To read the announcement: https://www.broadwayworld.com/off-broadway/article/Phylicia-Rashad-Cliff-Frazier-Ron-Himes-and-More-to-be-Honored-at-New-Federal-Theatre-50th-Anniversary-Virtual-Gala-20201217
To watch the virtual gala: https://newfederaltheatre.com/watch-nft-online/
Ron Himes is an award-winning director who has been directing over 41 years. He is the founder and producing director of The Black Rep and is the Henry E. Hampton, Jr. Artist-in-Residence at Washington University in St. Louis. He has produced and directed more than 200 plays at The Black Rep, including all ten plays written by August Wilson. His Black Rep directing credits include: Dot, Lines In The Dust, Twisted Melodies, Sunset Baby, Purlie, Black Nativity: A Holiday Celebration, the critically acclaimed productions of Ruined and The Montford Point Marine. Himes also created and directed the highly acclaimed, Crossin ’ Over and Tell Me Somethin’ Good.
He has directed a number of world premieres including Torn Asunder, Smash/Hit!, Insidious, Home the Musical, Servant of the People, Riffs, and Urban Transitions: Loose Blossoms. Directing credits from theatres across the country include Ain’t Misbehavin’ and Fences (The Clarence Brown Theatre in Knoxville); The Colored Museum and Blues for an Alabama Sky (Indiana Repertory Theatre); Flyin’ West (Delaware Theatre Company); For Colored Girls.........(People’s Light and Theatre Company in Philadelphia); Riffs (Seven Stages in Atlanta); Spunk, Spell #7, and Radio Golf (Studio Theatre in Washington, D C); One Flew Over the Cuckoo’s Nest and I’m Not Rappaport (Old Creamery Theatre in Garrison, IA); and An Enemy of the People (Perseverance Theatre in Juneau, AK).
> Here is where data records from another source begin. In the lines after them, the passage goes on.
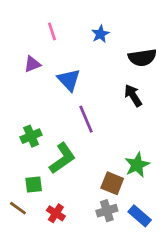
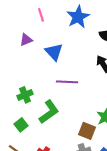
blue star: (100, 34) -> (78, 17), size x1.6
purple line: (86, 119) -> (67, 82), turned -65
green square: (34, 185) -> (21, 125), moved, turned -32

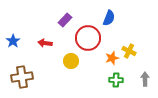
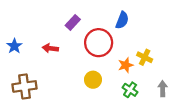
yellow circle: (71, 61) -> (93, 80), moved
green cross: (116, 80) -> (130, 90), turned 32

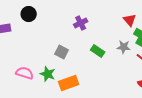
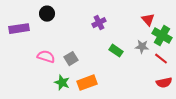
gray square: (62, 52) -> (71, 59), moved, turned 32
pink semicircle: (25, 73) -> (46, 57), moved
green star: (48, 74) -> (62, 83), moved

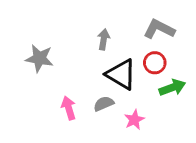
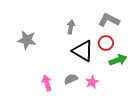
gray semicircle: (104, 104) -> (71, 79), moved
pink arrow: (69, 108) -> (47, 83), moved

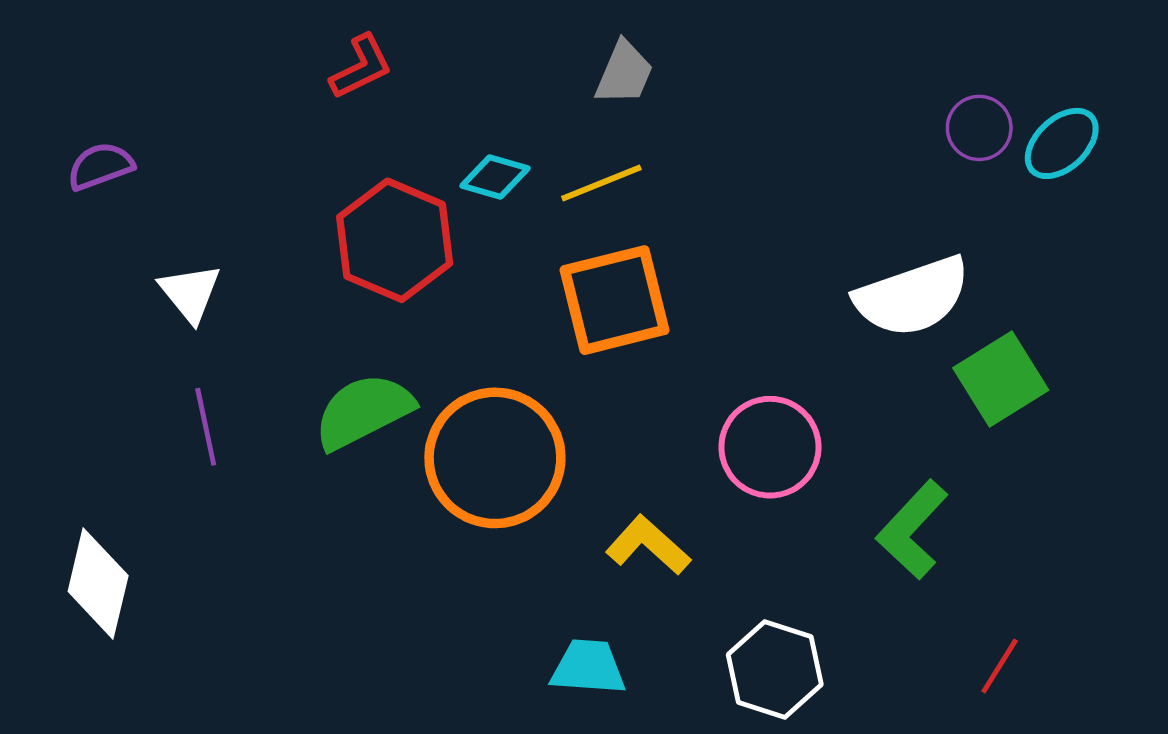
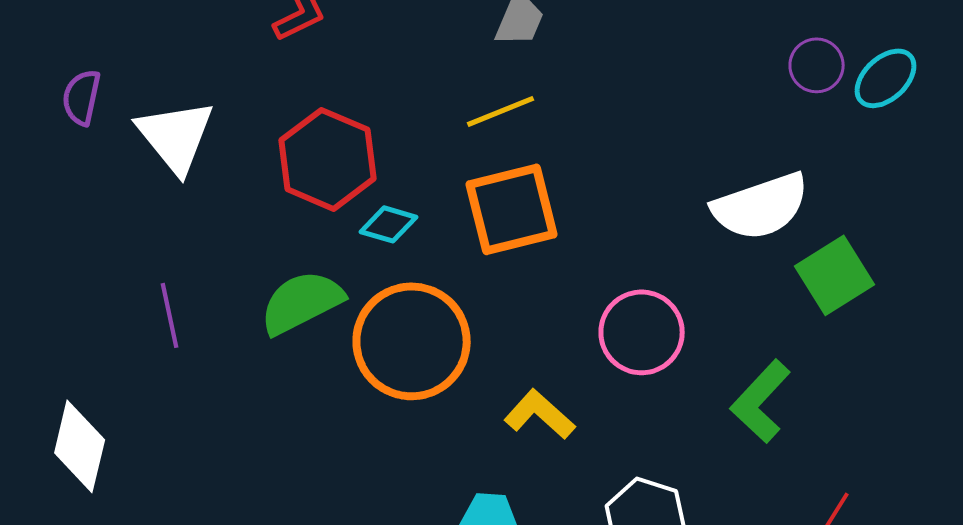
purple semicircle: (100, 166) -> (82, 97), turned -58
cyan diamond: (495, 177) -> (389, 224), moved
white triangle: (190, 293) -> (176, 136), moved, size x1.5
In 2010 he was a member of the U.S. delegation to the third World Festival of Black Arts and Cultures in Dakar, Senegal and he has received numerous honors and awards, including the 2013 Outstanding Organization of The Year Award from 100 Black Men and The Citizen of The Year Award from the Gateway Classic Foundation, 2007 Distinguished Alumni Award from University College at Washington University, St. Louis 2004 Heroes Pierre Laclede Award, Lifetime Achievement Award, The Arts & Education Council in 2001;
Creative Artist Award, The Better Family Life in 1997; Woodie Award for Outstanding Direction, the St. Louis Black Repertory Company’; and Honorary Doctorate of Fine Arts from the University of Missouri-St. Louis in 1993, and from Washington University in 1997 and the Dr. Martin Luther King Jr. Life and Legacy Award from the National Pan-Hellenic Alumni Council.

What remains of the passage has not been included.